# Dog-proof soccer ball?



## Castlemaid (Jun 29, 2006)

Any recommendations on a soccer or basketball type ball that will survive a dog whose main mission in life is to puncture balls seconds after making contact?

I'm looking for something I can kick around the yard for the dogs to chase, will not get lost in the field in the long grass, and big and light enough to stay on top of the snow. I've tried cheap vinyl balls, more expensive sewn volleyballs, and a larger soccer ball that I didn't think Keeta would be able to grab with her mouth and thus puncture - but did in no time. She does it on purpose, she likes them soft so she can pick them up, but I want them round and hard so that they can be kicked around! (I want to have some fun too!







)

Out of ideas at this point . . .


----------



## BowWowMeow (May 7, 2007)

Rafi just got this one last weekend: http://www.planetdog.com/ProductInfo.aspx?productid=15110000

It is not a full size ball but it is also not inflatable, it is rubber. He LOVES it. He carries it with him everywhere. We have visited several fields and I have made goals with it so I can vouch for the fun factor.


----------



## Rika_Tula (Nov 9, 2006)

I wish I could remember the name of this darn ball but you see horses using them. They are also made for dogs.
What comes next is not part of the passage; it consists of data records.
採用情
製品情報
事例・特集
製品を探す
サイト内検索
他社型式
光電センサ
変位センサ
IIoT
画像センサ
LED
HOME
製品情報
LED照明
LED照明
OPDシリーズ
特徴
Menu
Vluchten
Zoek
They come in different sizes, are rubber & round, with a handle. Myrika's teeth go in but it doesn't pop the ball...sometimes she has to use her paw to pop the ball off of her tooth. She kicks this ball's butt and I boot it around with my foot all the time. She LOVES it!

I'll look around to see if I can find a link or photo.
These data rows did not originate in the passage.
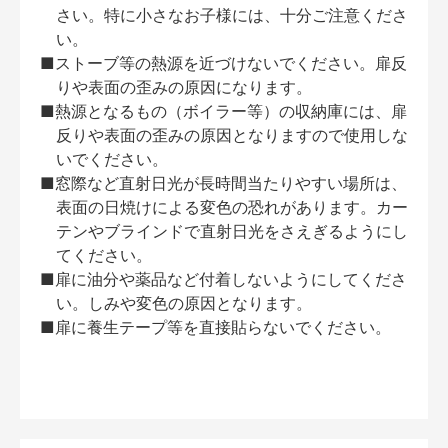
さい。特に小さなお子様には、十分ご注意くださ
い。
■ストーブ等の熱源を近づけないでください。扉反
りや表面の歪みの原因になります。
■熱源となるもの（ボイラー等）の収納庫には、扉
反りや表面の歪みの原因となりますので使用しな
いでください。
■窓際など直射日光が長時間当たりやすい場所は、
表面の日焼けによる変色の恐れがあります。カー
テンやブラインドで直射日光をさえぎるようにし
てください。
■扉に油分や薬品など付着しないようにしてくださ
い。しみや変色の原因となります。
■扉に養生テープ等を直接貼らないでください。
My hubby is brilliant! It's called a Jolly Ball. Link to just one place to get them. An online search for Jolly Ball will bring up a ton of retailers.


----------



## BowWowMeow (May 7, 2007)

The horse ball is a Jolly Ball. It has a handle though so it's a little harder to kick. It does hold up well and is bright and easy to find in the snow.


----------



## fourdogsrule (May 10, 2007)

We used to have the Jolly Ball, but my dogs chew off the handle and then eat the ball itself. So, no more Jolly Balls for my gang.
I am going to get a couple of the Planet Dog soccer balls and see how they hold up.


----------



## Annemarie (Feb 12, 2007)

I just found a jolly ball at my local pet store, it does not have a handle.
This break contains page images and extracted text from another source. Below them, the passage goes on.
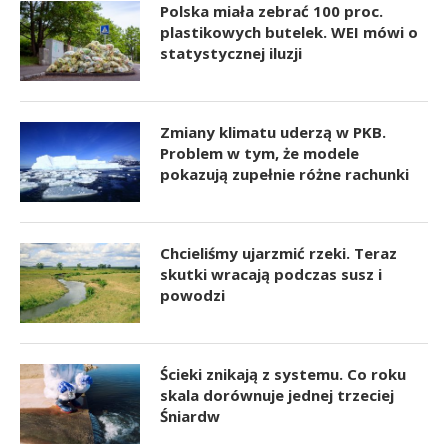
Polska miała zebrać 100 proc.
plastikowych butelek. WEI mówi o
statystycznej iluzji
Zmiany klimatu uderzą w PKB.
Problem w tym, że modele
pokazują zupełnie różne rachunki
Chcieliśmy ujarzmić rzeki. Teraz
skutki wracają podczas susz i
powodzi
Ścieki znikają z systemu. Co roku
skala dorównuje jednej trzeciej
Śniardw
It's been six weeks and it has stood up to my ball crazy girl.


----------



## SunCzarina (Nov 24, 2000)

Otto's sire had a jolly ball without a handle, it had a hole that was muzzle sized. Other than that, I don't have much useful to add to this post, just wanted to







about how you put her mission in life. Luther was the same way! I miss the neighbors with 5 boys (and their friends) who used to Oppps, Mom, we need a new ball, it went in Jenn's yard and Luther popped it - we used to get a free basketball or football at least once a month.


----------



## Castlemaid (Jun 29, 2006)

I forgot about the Jolly Balls! I've seen pics of people's dogs with them, sounds promising, thanks! 

I did a google search and you can get the balls without the handles for dogs, I'll look for one of those. 

Ruth, those Orbee-Tuff balls don't get shredded? They look a bit small, though.


----------